Work instructions -
Scan the entries for lines with the word "будет" and copy those lines.

Data extract Block Start

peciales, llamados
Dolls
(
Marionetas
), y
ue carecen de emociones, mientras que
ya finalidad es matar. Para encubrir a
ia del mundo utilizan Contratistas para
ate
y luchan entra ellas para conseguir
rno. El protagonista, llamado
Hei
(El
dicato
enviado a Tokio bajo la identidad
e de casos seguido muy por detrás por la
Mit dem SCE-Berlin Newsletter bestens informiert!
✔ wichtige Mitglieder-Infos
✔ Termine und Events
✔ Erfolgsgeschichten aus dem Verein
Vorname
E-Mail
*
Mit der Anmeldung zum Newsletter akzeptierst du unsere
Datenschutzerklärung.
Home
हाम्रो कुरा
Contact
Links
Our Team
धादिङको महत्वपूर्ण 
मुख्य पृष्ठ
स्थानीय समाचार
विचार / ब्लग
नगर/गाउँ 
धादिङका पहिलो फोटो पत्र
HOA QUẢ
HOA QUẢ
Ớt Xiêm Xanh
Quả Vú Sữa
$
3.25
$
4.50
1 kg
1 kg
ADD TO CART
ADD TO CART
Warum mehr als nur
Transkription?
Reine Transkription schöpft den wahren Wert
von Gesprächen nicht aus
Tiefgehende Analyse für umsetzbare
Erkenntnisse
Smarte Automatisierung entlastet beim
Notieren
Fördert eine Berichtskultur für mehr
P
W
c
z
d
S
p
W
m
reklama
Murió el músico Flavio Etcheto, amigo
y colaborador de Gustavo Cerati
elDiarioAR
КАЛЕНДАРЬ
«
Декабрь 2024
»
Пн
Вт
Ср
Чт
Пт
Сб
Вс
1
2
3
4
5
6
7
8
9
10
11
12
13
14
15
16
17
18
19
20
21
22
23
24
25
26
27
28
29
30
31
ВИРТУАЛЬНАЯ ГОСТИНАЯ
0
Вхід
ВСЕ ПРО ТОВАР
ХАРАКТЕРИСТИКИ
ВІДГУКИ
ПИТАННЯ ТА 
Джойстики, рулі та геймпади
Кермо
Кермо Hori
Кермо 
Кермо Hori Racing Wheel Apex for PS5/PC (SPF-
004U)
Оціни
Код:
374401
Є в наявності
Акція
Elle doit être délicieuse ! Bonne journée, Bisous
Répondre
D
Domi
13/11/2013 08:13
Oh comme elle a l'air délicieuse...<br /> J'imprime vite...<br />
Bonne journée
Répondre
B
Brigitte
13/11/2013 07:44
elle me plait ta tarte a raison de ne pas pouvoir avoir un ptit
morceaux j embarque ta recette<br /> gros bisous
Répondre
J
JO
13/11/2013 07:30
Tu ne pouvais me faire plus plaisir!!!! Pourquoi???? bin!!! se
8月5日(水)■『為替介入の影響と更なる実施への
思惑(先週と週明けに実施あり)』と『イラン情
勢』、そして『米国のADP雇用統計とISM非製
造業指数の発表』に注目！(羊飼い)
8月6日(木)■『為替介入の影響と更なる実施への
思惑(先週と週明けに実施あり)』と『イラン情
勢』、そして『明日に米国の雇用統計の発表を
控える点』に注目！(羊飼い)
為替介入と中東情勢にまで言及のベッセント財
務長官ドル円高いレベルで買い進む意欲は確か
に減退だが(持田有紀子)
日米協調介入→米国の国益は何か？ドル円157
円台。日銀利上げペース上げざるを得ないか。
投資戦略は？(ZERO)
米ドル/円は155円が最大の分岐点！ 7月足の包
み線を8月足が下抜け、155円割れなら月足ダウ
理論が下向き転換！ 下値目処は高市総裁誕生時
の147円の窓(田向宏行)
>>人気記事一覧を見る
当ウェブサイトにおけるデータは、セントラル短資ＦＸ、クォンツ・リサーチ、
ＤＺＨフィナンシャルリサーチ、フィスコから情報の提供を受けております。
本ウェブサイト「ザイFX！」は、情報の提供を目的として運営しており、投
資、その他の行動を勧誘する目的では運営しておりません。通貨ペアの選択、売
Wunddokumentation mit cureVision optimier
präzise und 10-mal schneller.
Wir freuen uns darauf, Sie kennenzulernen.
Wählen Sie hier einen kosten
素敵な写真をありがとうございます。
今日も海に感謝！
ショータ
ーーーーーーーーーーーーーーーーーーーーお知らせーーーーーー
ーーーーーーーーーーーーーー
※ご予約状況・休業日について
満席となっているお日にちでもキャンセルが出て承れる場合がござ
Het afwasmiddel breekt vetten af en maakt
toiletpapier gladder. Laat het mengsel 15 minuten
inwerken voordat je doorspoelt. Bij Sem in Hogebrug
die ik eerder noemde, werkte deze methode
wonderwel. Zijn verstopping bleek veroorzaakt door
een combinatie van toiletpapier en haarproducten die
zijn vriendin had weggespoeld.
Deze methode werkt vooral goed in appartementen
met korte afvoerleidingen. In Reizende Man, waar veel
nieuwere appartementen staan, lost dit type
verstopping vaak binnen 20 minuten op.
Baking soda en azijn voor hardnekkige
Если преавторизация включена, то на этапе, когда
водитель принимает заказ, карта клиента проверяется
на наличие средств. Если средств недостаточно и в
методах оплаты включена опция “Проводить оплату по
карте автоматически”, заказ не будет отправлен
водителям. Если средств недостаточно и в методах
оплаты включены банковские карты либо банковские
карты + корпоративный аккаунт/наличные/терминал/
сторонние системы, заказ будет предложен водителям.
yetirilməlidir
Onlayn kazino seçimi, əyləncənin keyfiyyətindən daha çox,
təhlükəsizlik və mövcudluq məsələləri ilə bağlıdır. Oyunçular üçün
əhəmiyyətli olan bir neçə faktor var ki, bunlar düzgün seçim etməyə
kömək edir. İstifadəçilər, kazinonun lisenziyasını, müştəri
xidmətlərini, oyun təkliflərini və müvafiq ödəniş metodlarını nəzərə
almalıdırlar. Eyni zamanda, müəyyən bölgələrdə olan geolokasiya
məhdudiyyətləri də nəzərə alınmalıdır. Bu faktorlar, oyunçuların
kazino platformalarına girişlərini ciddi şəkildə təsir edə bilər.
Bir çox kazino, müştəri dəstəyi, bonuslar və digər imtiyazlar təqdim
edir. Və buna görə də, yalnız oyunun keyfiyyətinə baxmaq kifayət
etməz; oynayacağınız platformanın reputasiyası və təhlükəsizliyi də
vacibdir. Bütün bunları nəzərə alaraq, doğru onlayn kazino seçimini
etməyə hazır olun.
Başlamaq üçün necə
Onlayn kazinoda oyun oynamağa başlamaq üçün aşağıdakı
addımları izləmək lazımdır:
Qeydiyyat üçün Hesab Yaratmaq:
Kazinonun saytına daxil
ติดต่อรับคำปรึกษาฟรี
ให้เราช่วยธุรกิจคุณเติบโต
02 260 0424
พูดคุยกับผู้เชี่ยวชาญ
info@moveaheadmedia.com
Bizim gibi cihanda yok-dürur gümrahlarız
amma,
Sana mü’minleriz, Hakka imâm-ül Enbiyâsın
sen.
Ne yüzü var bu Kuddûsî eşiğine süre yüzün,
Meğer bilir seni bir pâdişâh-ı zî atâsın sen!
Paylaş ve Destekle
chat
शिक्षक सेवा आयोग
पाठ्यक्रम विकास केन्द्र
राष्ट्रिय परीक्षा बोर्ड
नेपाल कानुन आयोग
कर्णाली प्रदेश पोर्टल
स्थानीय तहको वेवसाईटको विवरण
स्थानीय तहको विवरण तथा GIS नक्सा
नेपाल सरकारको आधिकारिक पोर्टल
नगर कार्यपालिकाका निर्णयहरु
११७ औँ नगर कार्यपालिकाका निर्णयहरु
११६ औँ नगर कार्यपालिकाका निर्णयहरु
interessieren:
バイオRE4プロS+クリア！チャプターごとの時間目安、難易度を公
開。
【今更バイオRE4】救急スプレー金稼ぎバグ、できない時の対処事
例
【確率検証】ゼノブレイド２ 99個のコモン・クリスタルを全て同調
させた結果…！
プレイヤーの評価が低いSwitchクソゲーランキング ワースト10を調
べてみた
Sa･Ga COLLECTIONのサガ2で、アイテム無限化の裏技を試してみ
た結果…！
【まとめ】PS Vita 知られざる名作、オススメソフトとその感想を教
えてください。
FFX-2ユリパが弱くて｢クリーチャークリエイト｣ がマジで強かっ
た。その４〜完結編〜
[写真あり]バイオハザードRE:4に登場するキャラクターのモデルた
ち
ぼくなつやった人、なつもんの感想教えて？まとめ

Data extract Block End

Output for this exercise -
карте автоматически”, заказ не будет отправлен
сторонние системы, заказ будет предложен водителям.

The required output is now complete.